Your goal:
Anywhere the string "Santo" shows up in the listing below, copy the line it is in.

Material supplied:
>>>
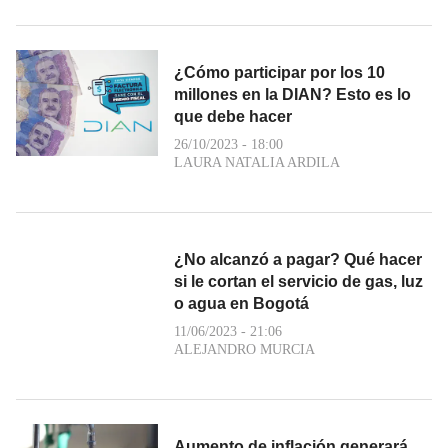
¿Cómo participar por los 10
millones en la DIAN? Esto es lo
que debe hacer
26/10/2023 - 18:00
LAURA NATALIA ARDILA
¿No alcanzó a pagar? Qué hacer
si le cortan el servicio de gas, luz
o agua en Bogotá
11/06/2023 - 21:06
ALEJANDRO MURCIA
Aumento de inflación generará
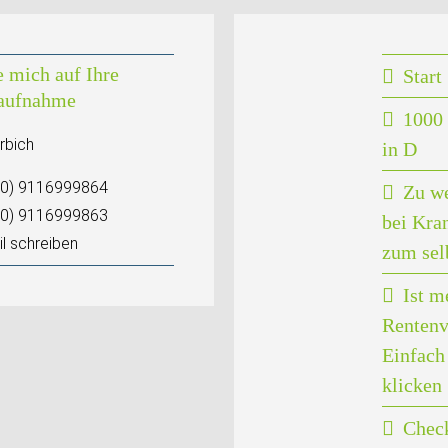
e mich auf Ihre
Start
aufnahme
1000 
rbich
in D
(0) 9116999864
Zu w
(0) 9116999863
bei Kra
l schreiben
zum sel
Ist m
Rentenv
Einfach 
klicken
Check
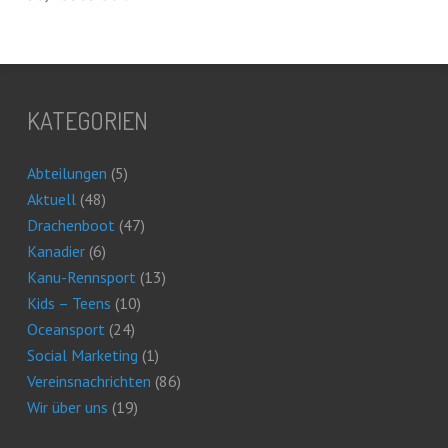
KATEGORIEN
Abteilungen
(5)
Aktuell
(48)
Drachenboot
(47)
Kanadier
(6)
Kanu-Rennsport
(13)
Kids – Teens
(10)
Oceansport
(24)
Social Marketing
(1)
Vereinsnachrichten
(86)
Wir über uns
(19)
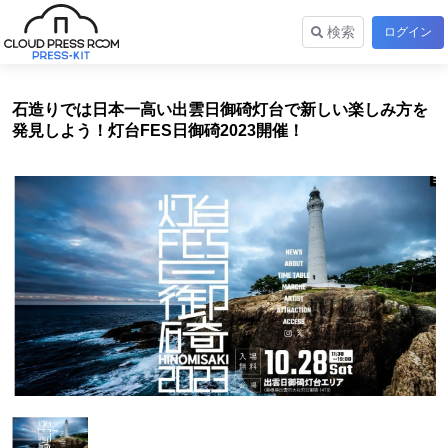
検索
ログイン
石造りでは日本一高い出雲日御碕灯台で新しい楽しみ方を
発見しよう！灯台FES日御碕2023開催！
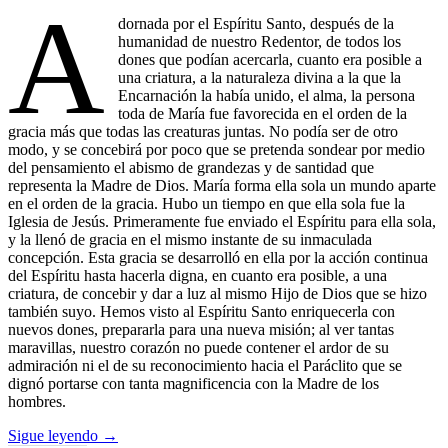
A
dornada por el Espíritu Santo, después de la
humanidad de nuestro Redentor, de todos los
dones que podían acercarla, cuanto era posible a
una criatura, a la naturaleza divina a la que la
Encarnación la había unido, el alma, la persona
toda de María fue favorecida en el orden de la
gracia más que todas las creaturas juntas. No podía ser de otro
modo, y se concebirá por poco que se pretenda sondear por medio
del pensamiento el abismo de grandezas y de santidad que
representa la Madre de Dios. María forma ella sola un mundo aparte
en el orden de la gracia. Hubo un tiempo en que ella sola fue la
Iglesia de Jesús. Primeramente fue enviado el Espíritu para ella sola,
y la llenó de gracia en el mismo instante de su inmaculada
concepción. Esta gracia se desarrolló en ella por la acción continua
del Espíritu hasta hacerla digna, en cuanto era posible, a una
criatura, de concebir y dar a luz al mismo Hijo de Dios que se hizo
también suyo. Hemos visto al Espíritu Santo enriquecerla con
nuevos dones, prepararla para una nueva misión; al ver tantas
maravillas, nuestro corazón no puede contener el ardor de su
admiración ni el de su reconocimiento hacia el Paráclito que se
dignó portarse con tanta magnificencia con la Madre de los
hombres.
Sigue leyendo
→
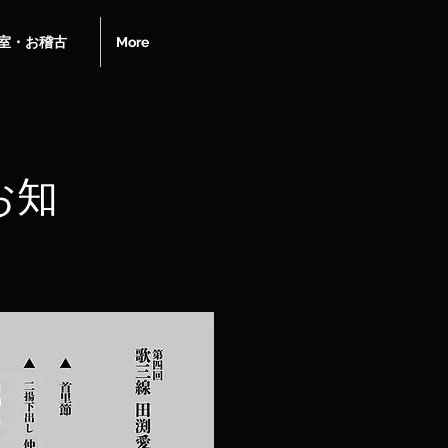
室・お稽古
More
お知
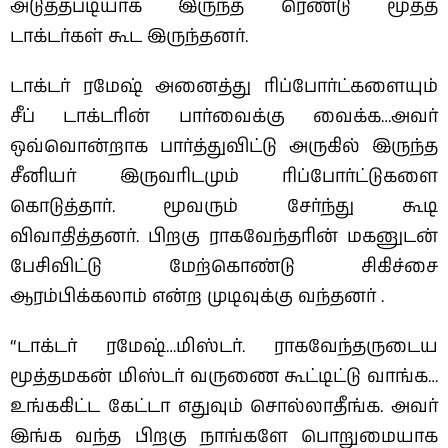
அடுத்தபடியாக இருந்த ரெண்டு மூத்த
டாக்டர்கள் கூட இருந்தனர்.
டாக்டர் ரமேஷ் அனைத்து ரிப்போர்ட்களையும்
சீப் டாக்டரின் பார்வைக்கு வைக்க…அவர்
ஒவ்வொன்றாக பார்த்துவிட்டு அருகில் இருந்த
சீனியர் இருவரிடமும் ரிப்போர்ட்டுகளை
கொடுத்தார். மூவரும் சேர்ந்து கூடி
விவாதித்தனர். பிறகு ராகவேந்தரின் மகனுடன்
பேசிவிட்டு மேற்கொண்டு சிகிச்சை
ஆரம்பிக்கலாம் என்ற முடிவுக்கு வந்தனர் .
“டாக்டர் ரமேஷ்…மிஸ்டர். ராகவேந்தருடைய
மூத்தமகன் மிஸ்டர் வருணை கூட்டிட்டு வாங்க…
உங்ககிட்ட கேட்டா எதுவும் சொல்லாதீங்க. அவர்
இங்க வந்த பிறகு நாங்களே பொறுமையாக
<<<
Problem solution:
dornada por el Espíritu Santo, después de la
también suyo. Hemos visto al Espíritu Santo enriquecerla con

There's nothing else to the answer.